Almost half of the tenants in her building are medical students. There is always someone to walk home with. Her apartment is sparsely furnished because she likes the feeling of a monastic space: books, computer, and notes. Her yoga mat–she can study in certain positions. The campus, concrete crowding the copper dome, is visible from her balcony. It’s warm and the door should be open, but from her neighbor, smoke and, if Agnes ventures out, conversation drifts in.

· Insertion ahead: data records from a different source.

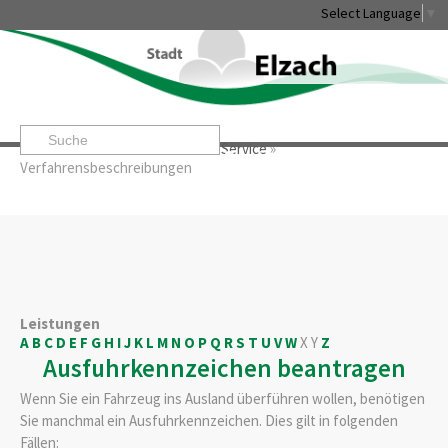
Select Language
▼
Startseite
»
Rathaus & Service
»
Service
»
Leben & Erleben
Rathaus & Service
Stadtentwicklung & W
Verfahrensbeschreibungen
Leistungen
A
B
C
D
E
F
G
H
I
J
K
L
M
N
O
P
Q
R
S
T
U
V
W
X
Y
Z
Ausfuhrkennzeichen beantragen
Wenn Sie ein Fahrzeug ins Ausland überführen wollen, benötigen
Sie manchmal ein Ausfuhrkennzeichen. Dies gilt in folgenden
Fällen:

Every week, the cadavers have been cut in a new way. In the lectures, there is frantic writing, labeling the line drawings on the handouts. They start with the thorax, learning to call the armpit the axilla, envisioning breasts as comma-shaped, the route of lymph. Then, downstairs, the parts have been opened and separated. The cadavers slowly get messier, harder to reassemble into sleeping humans.

The supervisor, with a white moustache and growling voice, circles the tables. Get in there, Agnes hears him say to the handful of wallflowers. So you can point at the stomach, but what about texture and weight? Don’t be afraid to learn with your hands.

Only one student passes out. It happens near the double doors, goes unseen by most others who are crowded around the bodies. A low-voiced wildfire passes between tables as he gets dragged to the hallway. There is laughter, which bothers Agnes. They are supposed to be compassionate.

On the phone, to friends at home and her family, she mentions the passing out, and also the biography of her body, but she is careful not to describe the cadaver. It’s to avoid revulsion, and also there is a new loyalty of some kind; she hesitates to say that in this profession, this good work she has chosen, there is a cooler full of severed arms.

There are other subjects: histology, biochemistry, and molecular genetics. But anatomy feels closest to medicine, because it is essential to surgery, and people have entrusted their bodies, even if inert. The real substance, the knowledge that will give Agnes the ability to help, will come after the first semester.